简体   繁体   English

读取图像IPTC数据

[英]Read image IPTC data

I'm having some trouble with reading out the IPTC data of some images, the reason why I want to do this, is because my client has all the keywords already in the IPTC data and doesn't want to re-enter them on the site. 我在读取某些图像的IPTC数据时遇到了一些麻烦,我之所以这样做是因为我的客户端已经拥有IPTC数据中的所有关键字,并且不希望重新输入它们。现场。

So I created this simple script to read them out: 所以我创建了这个简单的脚本来读出它们:

$size = getimagesize($image, $info);

if(isset($info['APP13'])) {
    $iptc = iptcparse($info['APP13']);

    print '<pre>';
        var_dump($iptc['2#025']);
    print '</pre>';
}

This works perfectly in most cases, but it's having trouble with some images. 这在大多数情况下都能很好地工作,但是它在某些图像上有问题。

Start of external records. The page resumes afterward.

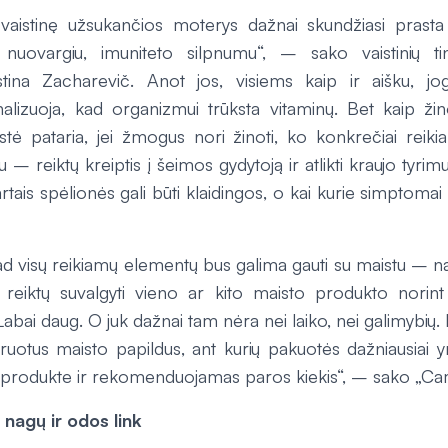
 vaistinę užsukančios moterys dažnai skundžiasi prasta
 nuovargiu, imuniteto silpnumu“, – sako vaistinių ti
istina Zacharevič. Anot jos, visiems kaip ir aišku, jog 
alizuoja, kad organizmui trūksta vitaminų. Bet kaip žin
istė pataria, jei žmogus nori žinoti, ko konkrečiai reiki
 – reiktų kreiptis į šeimos gydytoją ir atlikti kraujo tyrim
tais spėlionės gali būti klaidingos, o kai kurie simptomai 
, kad visų reikiamų elementų bus galima gauti su maistu – na
 reiktų suvalgyti vieno ar kito maisto produkto norint
 Labai daug. O juk dažnai tam nėra nei laiko, nei galimybių. 
truotus maisto papildus, ant kurių pakuotės dažniausiai y
s produkte ir rekomenduojamas paros kiekis“, – sako „Cam
 nagų ir odos link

Notice: Undefined index: 2#025 注意:未定义的索引:2#025

While I can clearly see the keywords in photoshop. 虽然我可以在photoshop中清楚地看到关键字。

Are there any decent small libraries that could read the keywords in every image? 是否有任何体面的小型库可以读取每个图像中的关键字? Or am I doing something wrong here? 或者我在这里做错了什么?

I have found that IPTC is almost always embedded as xml using the XMP format, and is often not in the APP13 slot. 我发现IPTC几乎总是使用XMP格式嵌入为xml,并且通常不在APP13插槽中。 You can sometimes get the IPTC info by using iptcparse($info['APP1']) , but the most reliable way to get it without a third party library is to simply search through the image file from the relevant xml string (I got this from another answer, but I haven't been able to find it, otherwise I would link!): 你有时可以使用iptcparse($info['APP1'])获取IPTC信息,但是在没有第三方库的情况下获得它的最可靠方法是从相关的xml字符串中搜索图像文件(我得到了这个)从另一个答案,但我没有找到它,否则我会链接!):

The xml for the keywords always has the form "<dc:subject>...<rdf:Seq><rdf:li>Keyword 1</rdf:li><rdf:li>Keyword 2</rdf:li>...<rdf:li>Keyword N</rdf:li></rdf:Seq>...</dc:subject>" 关键字的xml始终具有"<dc:subject>...<rdf:Seq><rdf:li>Keyword 1</rdf:li><rdf:li>Keyword 2</rdf:li>...<rdf:li>Keyword N</rdf:li></rdf:Seq>...</dc:subject>"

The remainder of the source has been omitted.